Moon: Am I in trouble? Oh, my… I just got here…

River: Calm down Moon. You’re not in any trouble. You just got here, and we don’t expect for you to know everything. Errors will be cleared, but the good thing about this is, you will think of this moment and know what to do if this situation comes up again. Also, the client will be fine. It was merely a matter, ensuring the client’s actual message was fixed. So, it’s alright, really. Everything has been worked out for you.

Moon: Oh, thank you River. I really appreciate all your help.

River: You’re welcome, but let me ask you a question. What made you look back at your message?

Moon: I check them because I want to see if I made any mistakes and when I saw that I knew was not the message I had written for the correct person.

River: Well, it was a good thing that you went over the message. But all is well now so just be mindful of the names on the account. Just take your time, okay?

Moon: I will. But I could have sworn I wrote that message on the other account.

River: Well, it’s fine now.

(For River the situation is over, and she goes back to her work.)

Silence.

A couple of minutes later River looks up and sees Moon staring at the computer screen and holding her arm.

River: Moon, are you ok?

Moon: She turns around, “Yes, I am fine. We did all that we could, and I will watch the accounts to make sure I notate the correct one.”

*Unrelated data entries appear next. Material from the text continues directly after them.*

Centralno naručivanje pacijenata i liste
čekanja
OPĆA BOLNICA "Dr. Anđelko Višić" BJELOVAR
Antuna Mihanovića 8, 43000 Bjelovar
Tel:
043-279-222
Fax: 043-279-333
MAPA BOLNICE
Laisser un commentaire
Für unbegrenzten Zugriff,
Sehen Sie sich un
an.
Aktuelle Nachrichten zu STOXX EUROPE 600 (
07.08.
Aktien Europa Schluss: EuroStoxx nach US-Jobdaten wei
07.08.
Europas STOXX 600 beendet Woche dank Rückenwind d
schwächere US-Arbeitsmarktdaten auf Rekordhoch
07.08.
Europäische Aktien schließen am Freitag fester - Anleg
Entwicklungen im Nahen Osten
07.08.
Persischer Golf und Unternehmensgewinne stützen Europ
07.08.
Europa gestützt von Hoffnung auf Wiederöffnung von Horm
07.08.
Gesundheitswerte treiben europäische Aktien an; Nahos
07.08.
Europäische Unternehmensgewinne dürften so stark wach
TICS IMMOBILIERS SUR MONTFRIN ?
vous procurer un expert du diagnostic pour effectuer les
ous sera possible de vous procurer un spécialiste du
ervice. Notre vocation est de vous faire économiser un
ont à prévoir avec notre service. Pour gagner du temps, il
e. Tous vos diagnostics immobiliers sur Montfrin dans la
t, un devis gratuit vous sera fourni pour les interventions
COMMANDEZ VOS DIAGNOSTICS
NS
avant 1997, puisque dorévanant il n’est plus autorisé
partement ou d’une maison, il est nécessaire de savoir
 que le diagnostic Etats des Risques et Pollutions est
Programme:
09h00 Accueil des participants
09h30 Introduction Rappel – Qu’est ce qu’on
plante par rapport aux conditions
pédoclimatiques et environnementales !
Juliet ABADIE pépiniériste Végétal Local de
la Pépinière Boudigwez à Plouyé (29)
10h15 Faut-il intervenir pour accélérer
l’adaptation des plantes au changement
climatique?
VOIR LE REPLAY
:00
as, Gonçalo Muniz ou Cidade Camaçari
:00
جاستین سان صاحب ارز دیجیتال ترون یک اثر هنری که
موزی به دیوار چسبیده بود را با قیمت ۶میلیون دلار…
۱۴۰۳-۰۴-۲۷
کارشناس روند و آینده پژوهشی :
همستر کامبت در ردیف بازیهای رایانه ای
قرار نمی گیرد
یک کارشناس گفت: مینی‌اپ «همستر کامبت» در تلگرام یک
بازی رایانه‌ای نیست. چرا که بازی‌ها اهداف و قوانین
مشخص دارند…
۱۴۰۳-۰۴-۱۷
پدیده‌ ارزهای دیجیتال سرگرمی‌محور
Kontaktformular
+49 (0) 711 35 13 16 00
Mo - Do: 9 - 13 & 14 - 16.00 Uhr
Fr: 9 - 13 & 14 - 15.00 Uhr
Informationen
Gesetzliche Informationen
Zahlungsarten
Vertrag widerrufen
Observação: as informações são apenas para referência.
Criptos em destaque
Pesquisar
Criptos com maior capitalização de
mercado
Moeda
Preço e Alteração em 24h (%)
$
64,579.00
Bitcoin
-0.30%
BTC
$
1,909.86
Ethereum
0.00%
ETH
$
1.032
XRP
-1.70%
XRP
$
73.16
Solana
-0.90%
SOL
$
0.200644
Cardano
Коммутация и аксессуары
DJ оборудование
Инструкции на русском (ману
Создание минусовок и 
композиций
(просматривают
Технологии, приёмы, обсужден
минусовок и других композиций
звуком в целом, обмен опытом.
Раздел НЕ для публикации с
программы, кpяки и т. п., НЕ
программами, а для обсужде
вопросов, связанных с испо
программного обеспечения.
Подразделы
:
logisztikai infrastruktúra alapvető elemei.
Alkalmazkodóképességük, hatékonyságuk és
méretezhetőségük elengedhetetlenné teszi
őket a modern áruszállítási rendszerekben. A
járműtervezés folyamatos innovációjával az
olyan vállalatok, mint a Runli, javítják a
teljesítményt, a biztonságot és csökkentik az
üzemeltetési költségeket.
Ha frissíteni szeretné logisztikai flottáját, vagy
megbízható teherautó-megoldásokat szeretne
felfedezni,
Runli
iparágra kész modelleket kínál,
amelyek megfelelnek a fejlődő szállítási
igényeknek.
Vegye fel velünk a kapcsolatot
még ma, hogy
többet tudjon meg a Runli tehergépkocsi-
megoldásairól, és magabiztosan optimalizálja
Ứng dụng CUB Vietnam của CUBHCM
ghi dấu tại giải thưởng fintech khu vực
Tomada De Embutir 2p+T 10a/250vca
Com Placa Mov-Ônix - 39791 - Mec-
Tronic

River: You’re sure you’re all right?

Moon: Yes, that was yesterday. I’m good. I did all that I knew to do. I can do no more

When Moon made that statement about “that was yesterday” it touched me deeply. Here was a scenario that could have run amiss. The confusion could have potentially been distressing for the client. Moon listened to her intuition to check on her work, and she obeyed. She asked for help, nervously trusted the situation to someone whom she felt would make the best possible assessment and waited. She waited for an unknown outcome, hoping it would be favorable. I could see the questions forming in her mind from possible past similar experiences. Being a new employee would this be a blight on her new journey? Me telling her what the other voice she couldn’t hear on the phone say the solution worked in her favor. I saw her finally breathe a full breath and let it go. Moon allowed herself to feel and experience her emotions. She allowed them to pass through her and not keep them bottled up inside of her soul to create wounds. Her silence came not to keep rehashing the situation in her mind, but to allow peace, contentment and gratefulness to occupy the place where fear once resided. Her simple reply, “that was yesterday” is a person who was now viewing her past and living in the moment.

Gleaning from this hour scenario I sat at my desk and thought about past situations that I was still living in. I decided that when I got to my safe place, I’d write each one down. I did. I also decided that no matter where I’m at in the process I would say to each one, “that was yesterday.”

What are you going to say to the unpleasant childhood memories? Are you going to continue to live in the past or view them from the present with no toxic emotional attachment? Are you going to forgive all parties involved and that does include yourself? Are you going to finally accept you did what you thought was best at the moment, and the belief or behavior you used to protect you no longer serves you? Or are you going to allow yourself to finally say, “that was yesterday?”